• _WORK ORDER_
Once you have read the data below, print all of it exactly.

• _RECORDED DATA_
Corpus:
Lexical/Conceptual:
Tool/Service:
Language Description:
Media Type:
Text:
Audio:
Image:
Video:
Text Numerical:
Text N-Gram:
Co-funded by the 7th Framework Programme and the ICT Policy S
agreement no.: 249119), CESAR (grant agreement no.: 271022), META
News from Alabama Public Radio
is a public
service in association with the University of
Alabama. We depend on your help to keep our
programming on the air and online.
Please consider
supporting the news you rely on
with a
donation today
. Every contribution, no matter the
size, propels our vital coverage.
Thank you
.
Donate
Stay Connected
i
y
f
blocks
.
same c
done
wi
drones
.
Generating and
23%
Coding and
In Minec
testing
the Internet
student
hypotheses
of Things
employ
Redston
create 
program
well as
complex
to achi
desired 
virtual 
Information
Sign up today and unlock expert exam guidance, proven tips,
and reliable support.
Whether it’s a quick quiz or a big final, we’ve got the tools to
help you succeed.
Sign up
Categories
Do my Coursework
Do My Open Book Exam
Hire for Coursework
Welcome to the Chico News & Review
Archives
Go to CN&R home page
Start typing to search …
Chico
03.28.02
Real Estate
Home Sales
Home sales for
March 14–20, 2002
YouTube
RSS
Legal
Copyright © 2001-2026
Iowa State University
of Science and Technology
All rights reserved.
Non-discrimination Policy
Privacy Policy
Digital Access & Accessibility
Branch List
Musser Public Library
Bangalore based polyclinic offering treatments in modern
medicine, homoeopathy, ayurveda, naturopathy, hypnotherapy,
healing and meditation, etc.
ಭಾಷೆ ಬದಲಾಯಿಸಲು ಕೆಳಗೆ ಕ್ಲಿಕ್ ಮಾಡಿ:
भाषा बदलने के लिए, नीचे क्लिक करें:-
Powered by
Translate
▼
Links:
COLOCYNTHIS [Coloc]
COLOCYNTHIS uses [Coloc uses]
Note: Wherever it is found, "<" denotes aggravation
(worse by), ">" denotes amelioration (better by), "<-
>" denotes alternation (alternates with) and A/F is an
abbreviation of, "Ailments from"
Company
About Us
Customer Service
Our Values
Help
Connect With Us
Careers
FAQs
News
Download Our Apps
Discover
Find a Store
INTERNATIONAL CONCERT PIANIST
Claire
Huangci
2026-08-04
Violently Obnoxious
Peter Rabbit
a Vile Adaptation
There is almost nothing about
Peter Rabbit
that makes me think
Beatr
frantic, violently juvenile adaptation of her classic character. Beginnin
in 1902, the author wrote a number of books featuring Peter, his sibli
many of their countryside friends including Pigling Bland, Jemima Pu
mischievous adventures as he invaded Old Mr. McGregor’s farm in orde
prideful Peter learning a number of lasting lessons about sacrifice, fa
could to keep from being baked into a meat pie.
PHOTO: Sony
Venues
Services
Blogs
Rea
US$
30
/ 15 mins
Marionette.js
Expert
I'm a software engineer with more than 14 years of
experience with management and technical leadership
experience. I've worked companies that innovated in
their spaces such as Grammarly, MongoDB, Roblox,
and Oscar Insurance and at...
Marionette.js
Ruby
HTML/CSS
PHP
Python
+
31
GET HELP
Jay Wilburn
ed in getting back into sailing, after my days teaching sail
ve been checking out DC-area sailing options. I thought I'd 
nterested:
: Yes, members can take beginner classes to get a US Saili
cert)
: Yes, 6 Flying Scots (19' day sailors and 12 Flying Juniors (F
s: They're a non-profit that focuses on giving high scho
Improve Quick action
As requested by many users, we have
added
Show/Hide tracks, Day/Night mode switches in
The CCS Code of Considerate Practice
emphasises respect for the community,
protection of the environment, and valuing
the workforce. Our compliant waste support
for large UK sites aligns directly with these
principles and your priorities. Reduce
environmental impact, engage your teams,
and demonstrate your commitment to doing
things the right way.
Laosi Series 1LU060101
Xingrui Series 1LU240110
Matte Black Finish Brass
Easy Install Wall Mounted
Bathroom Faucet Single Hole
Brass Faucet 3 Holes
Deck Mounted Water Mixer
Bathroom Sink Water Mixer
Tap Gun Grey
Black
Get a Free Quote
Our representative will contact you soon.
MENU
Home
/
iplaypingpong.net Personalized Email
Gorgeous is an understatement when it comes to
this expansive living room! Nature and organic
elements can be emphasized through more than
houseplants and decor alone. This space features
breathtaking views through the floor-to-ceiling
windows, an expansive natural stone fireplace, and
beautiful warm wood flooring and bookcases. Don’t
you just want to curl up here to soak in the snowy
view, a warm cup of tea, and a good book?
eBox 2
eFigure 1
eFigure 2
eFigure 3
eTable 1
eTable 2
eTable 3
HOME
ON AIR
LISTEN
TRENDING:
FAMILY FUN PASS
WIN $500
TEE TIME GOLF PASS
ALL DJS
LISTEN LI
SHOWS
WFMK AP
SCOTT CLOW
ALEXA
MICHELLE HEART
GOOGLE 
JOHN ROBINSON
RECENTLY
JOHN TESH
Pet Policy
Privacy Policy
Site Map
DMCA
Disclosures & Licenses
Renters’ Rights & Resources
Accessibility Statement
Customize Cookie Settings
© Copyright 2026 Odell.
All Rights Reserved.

• _SOLVED EXERCISE_
Corpus:
Lexical/Conceptual:
Tool/Service:
Language Description:
Media Type:
Text:
Audio:
Image:
Video:
Text Numerical:
Text N-Gram:
Co-funded by the 7th Framework Programme and the ICT Policy S
agreement no.: 249119), CESAR (grant agreement no.: 271022), META
News from Alabama Public Radio
is a public
service in association with the University of
Alabama. We depend on your help to keep our
programming on the air and online.
Please consider
supporting the news you rely on
with a
donation today
. Every contribution, no matter the
size, propels our vital coverage.
Thank you
.
Donate
Stay Connected
i
y
f
blocks
.
same c
done
wi
drones
.
Generating and
23%
Coding and
In Minec
testing
the Internet
student
hypotheses
of Things
employ
Redston
create 
program
well as
complex
to achi
desired 
virtual 
Information
Sign up today and unlock expert exam guidance, proven tips,
and reliable support.
Whether it’s a quick quiz or a big final, we’ve got the tools to
help you succeed.
Sign up
Categories
Do my Coursework
Do My Open Book Exam
Hire for Coursework
Welcome to the Chico News & Review
Archives
Go to CN&R home page
Start typing to search …
Chico
03.28.02
Real Estate
Home Sales
Home sales for
March 14–20, 2002
YouTube
RSS
Legal
Copyright © 2001-2026
Iowa State University
of Science and Technology
All rights reserved.
Non-discrimination Policy
Privacy Policy
Digital Access & Accessibility
Branch List
Musser Public Library
Bangalore based polyclinic offering treatments in modern
medicine, homoeopathy, ayurveda, naturopathy, hypnotherapy,
healing and meditation, etc.
ಭಾಷೆ ಬದಲಾಯಿಸಲು ಕೆಳಗೆ ಕ್ಲಿಕ್ ಮಾಡಿ:
भाषा बदलने के लिए, नीचे क्लिक करें:-
Powered by
Translate
▼
Links:
COLOCYNTHIS [Coloc]
COLOCYNTHIS uses [Coloc uses]
Note: Wherever it is found, "<" denotes aggravation
(worse by), ">" denotes amelioration (better by), "<-
>" denotes alternation (alternates with) and A/F is an
abbreviation of, "Ailments from"
Company
About Us
Customer Service
Our Values
Help
Connect With Us
Careers
FAQs
News
Download Our Apps
Discover
Find a Store
INTERNATIONAL CONCERT PIANIST
Claire
Huangci
2026-08-04
Violently Obnoxious
Peter Rabbit
a Vile Adaptation
There is almost nothing about
Peter Rabbit
that makes me think
Beatr
frantic, violently juvenile adaptation of her classic character. Beginnin
in 1902, the author wrote a number of books featuring Peter, his sibli
many of their countryside friends including Pigling Bland, Jemima Pu
mischievous adventures as he invaded Old Mr. McGregor’s farm in orde
prideful Peter learning a number of lasting lessons about sacrifice, fa
could to keep from being baked into a meat pie.
PHOTO: Sony
Venues
Services
Blogs
Rea
US$
30
/ 15 mins
Marionette.js
Expert
I'm a software engineer with more than 14 years of
experience with management and technical leadership
experience. I've worked companies that innovated in
their spaces such as Grammarly, MongoDB, Roblox,
and Oscar Insurance and at...
Marionette.js
Ruby
HTML/CSS
PHP
Python
+
31
GET HELP
Jay Wilburn
ed in getting back into sailing, after my days teaching sail
ve been checking out DC-area sailing options. I thought I'd 
nterested:
: Yes, members can take beginner classes to get a US Saili
cert)
: Yes, 6 Flying Scots (19' day sailors and 12 Flying Juniors (F
s: They're a non-profit that focuses on giving high scho
Improve Quick action
As requested by many users, we have
added
Show/Hide tracks, Day/Night mode switches in
The CCS Code of Considerate Practice
emphasises respect for the community,
protection of the environment, and valuing
the workforce. Our compliant waste support
for large UK sites aligns directly with these
principles and your priorities. Reduce
environmental impact, engage your teams,
and demonstrate your commitment to doing
things the right way.
Laosi Series 1LU060101
Xingrui Series 1LU240110
Matte Black Finish Brass
Easy Install Wall Mounted
Bathroom Faucet Single Hole
Brass Faucet 3 Holes
Deck Mounted Water Mixer
Bathroom Sink Water Mixer
Tap Gun Grey
Black
Get a Free Quote
Our representative will contact you soon.
MENU
Home
/
iplaypingpong.net Personalized Email
Gorgeous is an understatement when it comes to
this expansive living room! Nature and organic
elements can be emphasized through more than
houseplants and decor alone. This space features
breathtaking views through the floor-to-ceiling
windows, an expansive natural stone fireplace, and
beautiful warm wood flooring and bookcases. Don’t
you just want to curl up here to soak in the snowy
view, a warm cup of tea, and a good book?
eBox 2
eFigure 1
eFigure 2
eFigure 3
eTable 1
eTable 2
eTable 3
HOME
ON AIR
LISTEN
TRENDING:
FAMILY FUN PASS
WIN $500
TEE TIME GOLF PASS
ALL DJS
LISTEN LI
SHOWS
WFMK AP
SCOTT CLOW
ALEXA
MICHELLE HEART
GOOGLE 
JOHN ROBINSON
RECENTLY
JOHN TESH
Pet Policy
Privacy Policy
Site Map
DMCA
Disclosures & Licenses
Renters’ Rights & Resources
Accessibility Statement
Customize Cookie Settings
© Copyright 2026 Odell.
All Rights Reserved.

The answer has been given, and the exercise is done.